> **Aim of the task**:
Among the lines of the data, copy those that hold "յայտնի".

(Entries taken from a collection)
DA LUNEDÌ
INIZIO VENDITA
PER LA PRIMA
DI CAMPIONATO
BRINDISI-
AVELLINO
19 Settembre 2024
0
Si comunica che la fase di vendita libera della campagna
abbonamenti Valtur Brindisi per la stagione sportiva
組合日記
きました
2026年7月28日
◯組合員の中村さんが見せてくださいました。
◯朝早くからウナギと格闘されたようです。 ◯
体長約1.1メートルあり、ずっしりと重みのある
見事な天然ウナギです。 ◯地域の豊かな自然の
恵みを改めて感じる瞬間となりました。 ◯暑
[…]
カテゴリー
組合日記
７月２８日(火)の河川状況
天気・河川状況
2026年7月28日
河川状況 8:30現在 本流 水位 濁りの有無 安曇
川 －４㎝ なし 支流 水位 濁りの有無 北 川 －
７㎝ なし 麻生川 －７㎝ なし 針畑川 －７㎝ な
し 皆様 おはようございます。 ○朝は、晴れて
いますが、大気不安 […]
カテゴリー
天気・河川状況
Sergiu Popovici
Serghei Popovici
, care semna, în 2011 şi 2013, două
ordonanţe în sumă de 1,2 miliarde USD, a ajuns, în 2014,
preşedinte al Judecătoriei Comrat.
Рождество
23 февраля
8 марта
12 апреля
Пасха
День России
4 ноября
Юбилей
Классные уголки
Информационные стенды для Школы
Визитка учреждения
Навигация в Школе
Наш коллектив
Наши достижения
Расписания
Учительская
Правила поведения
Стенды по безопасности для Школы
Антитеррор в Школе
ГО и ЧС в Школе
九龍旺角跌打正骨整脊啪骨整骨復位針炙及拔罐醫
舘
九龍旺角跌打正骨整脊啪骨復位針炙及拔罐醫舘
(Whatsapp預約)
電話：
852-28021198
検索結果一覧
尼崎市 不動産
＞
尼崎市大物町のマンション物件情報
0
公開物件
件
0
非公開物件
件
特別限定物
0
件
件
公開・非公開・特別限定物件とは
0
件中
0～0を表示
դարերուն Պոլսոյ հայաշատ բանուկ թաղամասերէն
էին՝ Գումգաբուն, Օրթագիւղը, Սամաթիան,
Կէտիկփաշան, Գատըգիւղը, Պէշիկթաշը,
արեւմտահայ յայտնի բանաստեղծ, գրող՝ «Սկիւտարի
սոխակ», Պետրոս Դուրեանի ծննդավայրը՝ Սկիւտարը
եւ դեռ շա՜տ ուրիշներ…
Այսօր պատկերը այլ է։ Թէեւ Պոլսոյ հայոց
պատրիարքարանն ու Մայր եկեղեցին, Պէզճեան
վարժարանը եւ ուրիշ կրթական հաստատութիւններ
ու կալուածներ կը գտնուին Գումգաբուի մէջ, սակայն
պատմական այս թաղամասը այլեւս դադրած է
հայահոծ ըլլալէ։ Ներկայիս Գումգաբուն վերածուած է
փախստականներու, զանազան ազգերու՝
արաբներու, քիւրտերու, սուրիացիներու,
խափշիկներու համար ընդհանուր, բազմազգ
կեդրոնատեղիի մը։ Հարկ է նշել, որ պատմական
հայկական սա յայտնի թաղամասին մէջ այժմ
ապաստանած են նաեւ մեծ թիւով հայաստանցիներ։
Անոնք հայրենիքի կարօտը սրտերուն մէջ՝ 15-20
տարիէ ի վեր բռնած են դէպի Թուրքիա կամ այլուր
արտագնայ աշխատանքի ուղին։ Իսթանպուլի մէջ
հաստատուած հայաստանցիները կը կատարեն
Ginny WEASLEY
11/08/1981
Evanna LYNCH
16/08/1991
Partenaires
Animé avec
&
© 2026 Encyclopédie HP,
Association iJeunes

> **Expected output**:
արեւմտահայ յայտնի բանաստեղծ, գրող՝ «Սկիւտարի
հայկական սա յայտնի թաղամասին մէջ այժմ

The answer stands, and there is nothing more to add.